Diane Perlov plans to speak at Getreu's sentencing and wants to make sure that her impact statement will be read into the record for future courts and parole boards to consider.
"Justice is blind and justice is cold, and it should be. That's hard for the victim's family in a way," she said. But the passion for justice by law enforcement, investigators and prosecutors "was really nice to see," she said.
Perlov and Taylor were not Getreu's first victims. He was convicted in Germany of murdering and raping a 15-year-old girl, Margaret Williams, a decade before Perlov and Taylor were killed. He spent approximately six years of a 10-year sentence in a German prison for the crime. The fathers of Getreu and Williams were stationed at a military base at the time, and two youths met at a dance. He lured her to a nearby field where the assault and killing took place, according to newspaper stories from that time.

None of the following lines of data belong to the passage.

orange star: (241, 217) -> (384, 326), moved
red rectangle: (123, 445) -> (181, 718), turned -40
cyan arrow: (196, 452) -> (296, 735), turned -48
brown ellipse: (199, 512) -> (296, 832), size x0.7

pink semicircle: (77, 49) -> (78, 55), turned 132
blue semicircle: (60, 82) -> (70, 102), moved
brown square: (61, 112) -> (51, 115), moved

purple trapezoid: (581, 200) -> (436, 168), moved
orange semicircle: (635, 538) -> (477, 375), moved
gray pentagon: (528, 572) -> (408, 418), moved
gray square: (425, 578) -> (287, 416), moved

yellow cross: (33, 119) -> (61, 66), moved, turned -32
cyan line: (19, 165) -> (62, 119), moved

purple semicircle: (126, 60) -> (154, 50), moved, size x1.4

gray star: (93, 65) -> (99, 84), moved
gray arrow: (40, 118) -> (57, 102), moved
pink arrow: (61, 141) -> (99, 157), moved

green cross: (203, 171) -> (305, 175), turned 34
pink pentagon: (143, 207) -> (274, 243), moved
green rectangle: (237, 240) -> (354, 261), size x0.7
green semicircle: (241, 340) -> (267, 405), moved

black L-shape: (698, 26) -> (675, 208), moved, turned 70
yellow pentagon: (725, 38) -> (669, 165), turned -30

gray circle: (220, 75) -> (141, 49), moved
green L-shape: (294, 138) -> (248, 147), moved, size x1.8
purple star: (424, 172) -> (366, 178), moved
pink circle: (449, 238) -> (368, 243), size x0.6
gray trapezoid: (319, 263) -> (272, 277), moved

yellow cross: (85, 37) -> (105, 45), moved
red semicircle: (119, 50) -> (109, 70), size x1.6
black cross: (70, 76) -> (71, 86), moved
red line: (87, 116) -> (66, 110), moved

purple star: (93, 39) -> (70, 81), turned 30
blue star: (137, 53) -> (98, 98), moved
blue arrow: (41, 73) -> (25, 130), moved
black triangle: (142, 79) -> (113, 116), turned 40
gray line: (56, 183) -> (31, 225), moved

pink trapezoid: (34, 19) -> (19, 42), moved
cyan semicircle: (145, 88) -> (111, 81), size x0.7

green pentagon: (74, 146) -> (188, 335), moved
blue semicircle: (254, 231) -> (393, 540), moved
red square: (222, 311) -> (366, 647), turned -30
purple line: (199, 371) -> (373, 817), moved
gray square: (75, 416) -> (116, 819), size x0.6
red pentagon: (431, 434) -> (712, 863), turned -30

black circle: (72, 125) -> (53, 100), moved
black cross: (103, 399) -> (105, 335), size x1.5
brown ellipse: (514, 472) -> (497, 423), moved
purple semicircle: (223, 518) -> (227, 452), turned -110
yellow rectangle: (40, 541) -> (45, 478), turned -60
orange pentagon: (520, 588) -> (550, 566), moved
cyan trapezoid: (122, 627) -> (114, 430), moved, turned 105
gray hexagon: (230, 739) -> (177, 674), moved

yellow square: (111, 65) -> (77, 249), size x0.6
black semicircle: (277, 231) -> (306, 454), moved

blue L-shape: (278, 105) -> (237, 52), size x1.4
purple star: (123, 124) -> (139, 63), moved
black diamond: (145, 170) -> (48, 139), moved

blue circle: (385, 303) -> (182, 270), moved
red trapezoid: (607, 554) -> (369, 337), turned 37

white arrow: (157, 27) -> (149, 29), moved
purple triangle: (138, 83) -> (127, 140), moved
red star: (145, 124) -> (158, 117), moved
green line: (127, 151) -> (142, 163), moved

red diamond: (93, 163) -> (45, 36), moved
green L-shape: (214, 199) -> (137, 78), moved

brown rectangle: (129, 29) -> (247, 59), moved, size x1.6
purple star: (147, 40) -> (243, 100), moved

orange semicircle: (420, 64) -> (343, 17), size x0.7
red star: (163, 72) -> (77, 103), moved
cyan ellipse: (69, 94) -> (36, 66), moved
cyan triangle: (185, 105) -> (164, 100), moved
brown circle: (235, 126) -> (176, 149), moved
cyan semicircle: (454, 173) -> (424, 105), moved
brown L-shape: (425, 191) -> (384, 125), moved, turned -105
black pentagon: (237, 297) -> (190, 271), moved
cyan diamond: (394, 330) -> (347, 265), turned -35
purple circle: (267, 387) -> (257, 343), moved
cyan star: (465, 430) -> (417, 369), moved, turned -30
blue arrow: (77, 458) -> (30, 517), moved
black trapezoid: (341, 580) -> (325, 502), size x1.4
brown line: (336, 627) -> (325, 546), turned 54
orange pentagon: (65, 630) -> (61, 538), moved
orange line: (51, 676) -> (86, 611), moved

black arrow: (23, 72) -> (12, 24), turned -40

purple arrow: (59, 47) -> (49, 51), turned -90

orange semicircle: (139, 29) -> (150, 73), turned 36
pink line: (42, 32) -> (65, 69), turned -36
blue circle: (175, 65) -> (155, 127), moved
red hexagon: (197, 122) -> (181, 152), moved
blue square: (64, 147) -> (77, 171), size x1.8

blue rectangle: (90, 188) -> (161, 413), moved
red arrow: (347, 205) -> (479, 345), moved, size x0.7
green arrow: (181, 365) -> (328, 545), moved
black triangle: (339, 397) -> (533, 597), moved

Upon returning to the United States, Getreu moved near his parents, who had retired to the Bay Area. He lived for a time in Palo Alto during the period of the Stanford killings with a wife and her child.
Evan Williams, the brother of Margaret Williams, was only 7 1/2 years old when his sister was killed. For decades, he has tried to track the news for any references to Getreu. He always felt that Getreu had committed other violent crimes, he said. He also testified in San Mateo County when Getreu was on trial for Janet Taylor's death.
"I am glad John Getreu has chosen to plead guilty for the atrocious murder of Leslie Perlov. My prayers are with her family. Now I ask John Getreu to come clean about any other murders," he said in an emailed statement after learning of the guilty plea in Perlov's death.
In 1975, Getreu was charged with the rape of a female Explorer Scout while he was the Palo Alto troop's leader. He pleaded the charge down to misdemeanor statutory rape, according to court documents. He received a six-month sentence in county jail, a $200 fine and two years of probation. The court suspended five months of his sentence and allowed him to serve the remaining 30 days in jail on weekends.
Perlov said Getreu's guilty plea "was a victory," particularly in light of the many lives he has damaged and destroyed. He got off with a light sentence for raping the Palo Alto teen and with a light sentence in Germany, she said.
"He felt he could do whatever he wanted," she said.
Getreu is scheduled for sentencing on April 26.
Last year alone, the Cold Case Unit at the District Attorney's Office helped solve five cold case murders and seven sexual assaults, the DA's Office said.